Frequently asked questions#

How does it differ from MLflow?#

There’s an overlap in features, but the scope is different:

With MLtraq, tracking the state is so transparent that it feels like checkpointing the experiment for later analysis and continuation. With robust/flexible serialization, experiments can easily copy/load to new databases. In MLflow, tracking is designed to track metrics and only a little more. The setup is less flexible, but you have more readily available integrations.
With MLflow, the emphasis is on covering the complete lifecycle, including model versioning and artifacts storage. MLtraq emphasizes experimentation, with an excellent model for experiments inspired by state monads from functional programming that encourages incapsulation/composition and parameter grids to simplify exploration.

In summary, MLflow is a better fit if you prioritize MLOps. MLtraq is a good candidate for experimentation.

Does it work for Torch models, too?#

Yes, MLtraq is agnostic to the specific model choice. To add a PyTorch model, we can start with the IRIS Flowers Classification example. Using a skorch classifier, we can add one more scikit-learn compatible model. Alternatively, one can redesign the train_predict step without using scikit-learn. The results will include the accuracy score for the newly added model.

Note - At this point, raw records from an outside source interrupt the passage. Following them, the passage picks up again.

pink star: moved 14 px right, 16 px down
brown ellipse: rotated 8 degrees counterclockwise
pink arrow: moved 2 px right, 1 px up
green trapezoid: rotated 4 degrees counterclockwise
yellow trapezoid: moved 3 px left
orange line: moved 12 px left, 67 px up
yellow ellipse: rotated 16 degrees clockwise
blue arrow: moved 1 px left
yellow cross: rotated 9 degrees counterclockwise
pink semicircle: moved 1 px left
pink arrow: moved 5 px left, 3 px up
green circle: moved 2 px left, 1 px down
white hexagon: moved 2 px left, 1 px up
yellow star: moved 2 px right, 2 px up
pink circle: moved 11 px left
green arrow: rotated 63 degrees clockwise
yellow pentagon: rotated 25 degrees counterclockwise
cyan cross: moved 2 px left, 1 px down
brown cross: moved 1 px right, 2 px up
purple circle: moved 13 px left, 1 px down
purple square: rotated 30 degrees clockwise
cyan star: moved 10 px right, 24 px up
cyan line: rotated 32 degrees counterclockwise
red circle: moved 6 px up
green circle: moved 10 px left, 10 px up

Can it track the model's state during training, even if there's an early stop, for later continuation?#

With MLtraq, You can dump and load arbitrary objects, including model weights and other state parameters. Let's consider the example on artifacts storage. MLtraq dumps and reloads from the filesystem the binary blobs referenced in the tracked metadata. Similarly, you can store artifacts in third-party services and data stores.